Quetzal Energy Ltd. has entered into a definitive agreement with SGS Acquisition Company Ltd. (SGS) to sell 100 percent of the shares outstanding of Quetzal Energy Inc., (QEG) a wholly owned subsidiary of the Company that holds its Guatemalan operations.
The principal assets of QEG are comprised of 80-100 percent interest in two petroleum sharing contracts (6-93 and I-2005), a 500 horsepower Harold Lee trailer-mounted drilling rig, a Wilson 38 work-over rig and some inventory of oilfield equipment.
Based on unaudited and audited management prepared financial statements, net Income (loss) for QEG has been ($977,606) for the nine months ended September 30, 2011, ($643,082) for the fiscal year ended December 31, 2010 and ($1,236,581) for the fiscal year ended December 31, 2009.
Management estimates that the cash outlay to QEG from Quetzal has been approximately ($3,415,000) for the nine months ended September 30, 2011, ($3,774,000) for the fiscal year ended December 31, 2010 and ($3,731,000) for the fiscal year ended December 31, 2009.
Management estimates that total oil production for QEG was approximately 6,000 barrels for the fiscal year ended December 31, 2011, 3,850 barrels for the fiscal year ended 2010 and 5,905 barrels for the fiscal year ended December 31, 2009.
Including head office and field employees, QEG has approximately 49 employees in Guatemala that will remain with QEG.
With recent drilling success in Colombia, Quetzal has decided to focus 100 percent of its management time and financial resources on its 4 private participating interests in Colombia.
Management's estimate is that QEG has outstanding unfunded capital obligations to the Guatemala government of approximately $25 million for drilling 4 exploration wells, 2 development wells, conducting 2 well work-overs and shooting 272 miles (437 kilometers) of 2D seismic. Although Quetzal management believes the Guatemala operations represent potential exploration upside, it was determined that Guatemala is non-core to the Company given those cost obligations and the Company's focused strategy on Colombia.

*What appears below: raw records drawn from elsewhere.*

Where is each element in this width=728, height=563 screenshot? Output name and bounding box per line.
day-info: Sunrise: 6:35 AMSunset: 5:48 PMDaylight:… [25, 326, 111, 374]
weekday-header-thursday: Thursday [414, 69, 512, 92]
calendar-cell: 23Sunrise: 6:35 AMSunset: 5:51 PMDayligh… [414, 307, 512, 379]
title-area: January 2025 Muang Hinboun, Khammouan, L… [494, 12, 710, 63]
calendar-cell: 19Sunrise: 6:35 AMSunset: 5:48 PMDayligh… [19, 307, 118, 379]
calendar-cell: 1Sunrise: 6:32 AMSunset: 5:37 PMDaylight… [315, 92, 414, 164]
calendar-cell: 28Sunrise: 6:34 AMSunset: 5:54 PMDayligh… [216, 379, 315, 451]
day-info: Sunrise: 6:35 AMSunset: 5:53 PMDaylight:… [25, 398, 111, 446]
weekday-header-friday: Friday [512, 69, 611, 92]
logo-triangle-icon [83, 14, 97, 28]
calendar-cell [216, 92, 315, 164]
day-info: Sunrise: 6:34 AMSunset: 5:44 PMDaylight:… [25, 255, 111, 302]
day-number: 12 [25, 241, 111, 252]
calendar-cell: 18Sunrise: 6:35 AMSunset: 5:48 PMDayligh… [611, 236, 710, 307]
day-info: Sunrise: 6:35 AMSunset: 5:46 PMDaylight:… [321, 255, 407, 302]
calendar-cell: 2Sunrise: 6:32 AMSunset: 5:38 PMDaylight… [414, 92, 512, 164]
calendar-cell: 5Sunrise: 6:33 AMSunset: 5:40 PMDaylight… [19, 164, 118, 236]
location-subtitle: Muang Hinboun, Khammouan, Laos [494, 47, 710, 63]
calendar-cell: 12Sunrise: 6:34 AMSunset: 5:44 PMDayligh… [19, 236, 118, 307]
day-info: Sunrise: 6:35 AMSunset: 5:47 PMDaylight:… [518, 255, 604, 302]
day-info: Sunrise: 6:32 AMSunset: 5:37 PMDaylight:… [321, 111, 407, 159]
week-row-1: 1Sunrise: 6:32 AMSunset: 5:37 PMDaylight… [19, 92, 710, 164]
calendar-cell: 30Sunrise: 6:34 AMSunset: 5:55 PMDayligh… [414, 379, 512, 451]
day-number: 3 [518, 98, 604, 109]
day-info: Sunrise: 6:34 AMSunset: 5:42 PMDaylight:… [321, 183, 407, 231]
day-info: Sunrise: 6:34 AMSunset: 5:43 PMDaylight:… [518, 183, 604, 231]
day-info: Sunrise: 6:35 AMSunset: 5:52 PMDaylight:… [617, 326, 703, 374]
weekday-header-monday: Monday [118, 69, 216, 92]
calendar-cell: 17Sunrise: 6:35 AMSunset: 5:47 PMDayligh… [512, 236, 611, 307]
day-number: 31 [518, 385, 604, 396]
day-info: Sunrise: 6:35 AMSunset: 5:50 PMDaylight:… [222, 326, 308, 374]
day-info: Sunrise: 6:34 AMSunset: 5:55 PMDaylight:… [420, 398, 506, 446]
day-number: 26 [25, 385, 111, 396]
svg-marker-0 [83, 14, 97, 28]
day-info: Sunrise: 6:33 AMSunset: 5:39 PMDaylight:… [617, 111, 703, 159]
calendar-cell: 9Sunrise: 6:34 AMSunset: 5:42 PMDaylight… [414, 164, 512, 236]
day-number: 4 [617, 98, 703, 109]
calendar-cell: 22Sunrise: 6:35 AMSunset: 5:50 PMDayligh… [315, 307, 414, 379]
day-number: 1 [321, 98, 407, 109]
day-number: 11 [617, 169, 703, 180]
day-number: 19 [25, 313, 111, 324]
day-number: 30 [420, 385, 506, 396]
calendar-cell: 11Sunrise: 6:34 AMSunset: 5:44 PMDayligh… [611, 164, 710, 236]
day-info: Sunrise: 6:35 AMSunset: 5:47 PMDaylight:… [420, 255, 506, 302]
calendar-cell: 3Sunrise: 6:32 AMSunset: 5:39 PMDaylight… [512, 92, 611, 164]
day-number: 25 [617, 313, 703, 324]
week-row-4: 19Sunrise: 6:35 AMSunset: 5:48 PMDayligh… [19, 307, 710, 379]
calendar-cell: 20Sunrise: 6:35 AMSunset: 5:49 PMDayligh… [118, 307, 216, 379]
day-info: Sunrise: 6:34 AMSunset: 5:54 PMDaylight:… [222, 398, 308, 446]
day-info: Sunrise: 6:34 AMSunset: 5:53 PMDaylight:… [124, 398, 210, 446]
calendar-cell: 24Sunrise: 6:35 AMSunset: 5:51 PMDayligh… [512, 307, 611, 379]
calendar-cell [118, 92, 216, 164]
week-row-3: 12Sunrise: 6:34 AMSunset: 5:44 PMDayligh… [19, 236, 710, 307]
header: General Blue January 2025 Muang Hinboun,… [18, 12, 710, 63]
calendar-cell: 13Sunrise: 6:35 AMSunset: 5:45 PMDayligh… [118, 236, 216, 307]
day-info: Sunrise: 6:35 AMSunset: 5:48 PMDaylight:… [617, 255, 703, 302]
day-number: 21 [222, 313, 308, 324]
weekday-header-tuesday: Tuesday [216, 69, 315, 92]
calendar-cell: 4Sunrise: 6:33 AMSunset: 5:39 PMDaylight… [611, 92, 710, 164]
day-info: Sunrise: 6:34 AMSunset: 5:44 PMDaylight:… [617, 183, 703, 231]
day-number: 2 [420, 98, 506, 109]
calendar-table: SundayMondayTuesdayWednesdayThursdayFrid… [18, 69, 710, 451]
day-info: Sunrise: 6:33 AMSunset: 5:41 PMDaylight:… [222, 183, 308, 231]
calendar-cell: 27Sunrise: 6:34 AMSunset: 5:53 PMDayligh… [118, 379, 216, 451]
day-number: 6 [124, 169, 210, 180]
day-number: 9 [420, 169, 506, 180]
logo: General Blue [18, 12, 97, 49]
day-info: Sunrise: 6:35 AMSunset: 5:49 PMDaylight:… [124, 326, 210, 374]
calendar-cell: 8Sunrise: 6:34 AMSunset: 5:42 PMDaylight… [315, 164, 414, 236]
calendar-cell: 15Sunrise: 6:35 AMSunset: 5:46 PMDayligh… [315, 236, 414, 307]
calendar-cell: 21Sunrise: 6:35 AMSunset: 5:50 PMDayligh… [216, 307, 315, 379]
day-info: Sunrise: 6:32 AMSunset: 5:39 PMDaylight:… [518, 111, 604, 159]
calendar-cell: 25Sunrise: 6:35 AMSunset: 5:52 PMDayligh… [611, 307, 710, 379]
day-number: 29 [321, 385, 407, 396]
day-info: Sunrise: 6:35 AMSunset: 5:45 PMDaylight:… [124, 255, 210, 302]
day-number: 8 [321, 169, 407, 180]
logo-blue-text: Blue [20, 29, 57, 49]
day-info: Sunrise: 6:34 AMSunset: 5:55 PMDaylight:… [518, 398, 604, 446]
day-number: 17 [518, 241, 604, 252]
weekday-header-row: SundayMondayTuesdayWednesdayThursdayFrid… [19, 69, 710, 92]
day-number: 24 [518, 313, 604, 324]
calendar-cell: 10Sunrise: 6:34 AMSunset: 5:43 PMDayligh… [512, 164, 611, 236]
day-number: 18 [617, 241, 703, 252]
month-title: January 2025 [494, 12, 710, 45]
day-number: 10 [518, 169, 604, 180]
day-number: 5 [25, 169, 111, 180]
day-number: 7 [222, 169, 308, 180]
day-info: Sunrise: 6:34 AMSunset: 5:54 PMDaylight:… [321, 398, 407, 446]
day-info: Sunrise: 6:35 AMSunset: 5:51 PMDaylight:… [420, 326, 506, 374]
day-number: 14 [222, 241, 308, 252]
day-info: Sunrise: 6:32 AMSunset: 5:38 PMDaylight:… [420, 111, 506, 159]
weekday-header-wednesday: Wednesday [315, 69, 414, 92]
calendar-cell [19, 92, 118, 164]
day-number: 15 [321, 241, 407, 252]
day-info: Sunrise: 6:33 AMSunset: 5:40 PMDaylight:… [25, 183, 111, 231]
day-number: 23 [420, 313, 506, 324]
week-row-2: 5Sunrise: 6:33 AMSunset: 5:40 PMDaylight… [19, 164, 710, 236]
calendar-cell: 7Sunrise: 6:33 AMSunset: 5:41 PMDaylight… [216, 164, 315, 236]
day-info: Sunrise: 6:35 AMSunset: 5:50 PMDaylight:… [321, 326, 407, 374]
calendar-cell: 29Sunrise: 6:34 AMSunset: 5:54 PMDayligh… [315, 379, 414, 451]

In consideration of the sale of QEG, Quetzal will receive $1,500,000 in cash (plus working capital adjustments) and will also receive a carried interest of 10 percent on the first two wells drilled by SGS on the QEG properties. Quetzal will also retain an option to participate, by paying its share, in 10 percent of all other wells drilled by SGS on the QEG properties.
Closing of the transaction is subject to certain customary conditions and will take place on January 31, 2012 or such other date as agreed to by the parties.